Karya ini diterbitkan atas izin NovelToon Lily Benitez, isi konten hanyalah pandangan pribadi pembuatnya, tidak mewakili NovelToon sendiri

Episode 8

[POV ARTICA]

Aku kembali memimpikan hal yang sama. Kali ini, aku berbaring di atas rumput, merasakan aromanya memenuhi hidungku. Dia berdiri di depanku, menghirup udara yang sama, membuat detak jantungku berpacu cepat. Dia menciumku lembut. Tapi saat aku merasakan tubuhnya bersandar padaku, aku terbangun dengan gelisah.

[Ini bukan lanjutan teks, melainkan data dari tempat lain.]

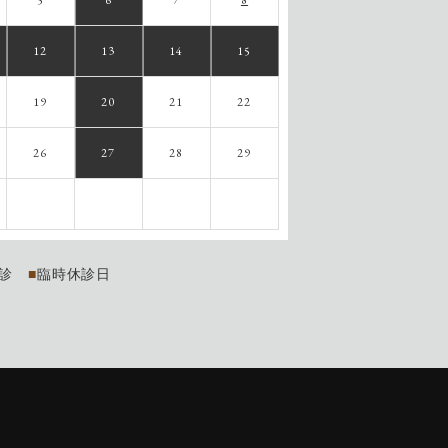
5
6
7
8
12
13
14
15
19
20
21
22
26
27
28
29
診
■
臨時休診日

Melihat jam yang menunjukkan pukul enam, aku memutuskan untuk keluar berlari, mencoba menghilangkan perasaan aneh ini. Aku berlari, tenggelam dalam pikiranku, ketika menyadari ada seseorang di belakangku, lalu di sampingku.

Dia mengenakan hoodie hitam yang menutupi wajahnya. Melihat posturnya, aku menduga dia seorang pria. Dia tampak seperti menantangku, karena setiap kali aku mempercepat langkah, dia selalu berhasil mengejarku.

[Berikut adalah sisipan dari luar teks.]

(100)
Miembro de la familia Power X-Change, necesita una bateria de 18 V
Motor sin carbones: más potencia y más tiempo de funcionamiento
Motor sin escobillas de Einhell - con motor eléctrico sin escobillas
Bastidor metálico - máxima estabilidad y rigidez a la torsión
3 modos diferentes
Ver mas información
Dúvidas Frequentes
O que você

Kami sampai di alun-alun, berputar-putar. Aku mulai kesal karena dia terus mengikutiku, jadi aku mempercepat langkah hingga akhirnya meninggalkannya. Tapi tak lama, dia muncul lagi di belakangku, hanya beberapa meter jauhnya.

Aku berhenti, ingin melihat apakah dia benar-benar mengikutiku atau hanya kebetulan.

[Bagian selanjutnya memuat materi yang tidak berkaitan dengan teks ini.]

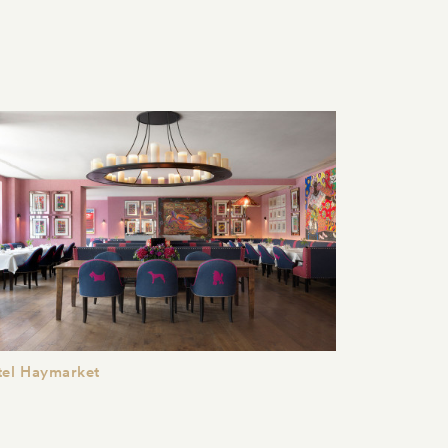
tel Haymarket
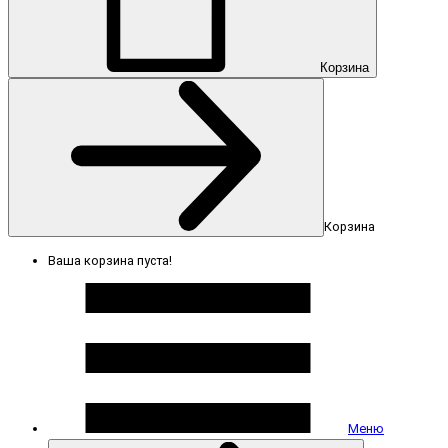
Корзина
Корзина
Ваша корзина пуста!
Меню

"Kupikir aku satu-satunya yang berlari sepagi ini," katanya sambil melepas tudungnya. Itu Rodrigo.

"Kamu beruntung aku tidak memukulmu karena mengikutiku," balasku sambil mengangkat tinju, membuatnya tersenyum.

"Aku harus banyak berlatih... untuk bisa mengikuti ritmemu," katanya lagi.

"Tidak perlu berbohong hanya untuk bersikap manis. Kamu tinggal dekat sini?" tanyaku.

"Aku punya apartemen dekat akademi tempat aku biasa melatih para siswa," jawabnya.

"Di mana itu?" tanyaku, penasaran.

"Kalau mau, joging sedikit lagi, aku tunjukkan," ajaknya sambil mengenakan tudung lagi. Aku ragu, tapi entah kenapa aku merasa terdorong untuk mengikutinya.

Kami menyusuri ujung jalan, berbelok ke kanan, lalu tiba di depan gerbang besar berwarna hitam, tinggi sekitar tiga meter, dengan pohon-pohon lebat menjulang di belakangnya. Rodrigo menyapa penjaga di pos, dan gerbang terbuka otomatis.

Dari luar, aku bisa melihat lapangan-lapangan olahraga, tiang-tiang palang berbentuk U, dan di kejauhan sebuah gedung tiga lantai.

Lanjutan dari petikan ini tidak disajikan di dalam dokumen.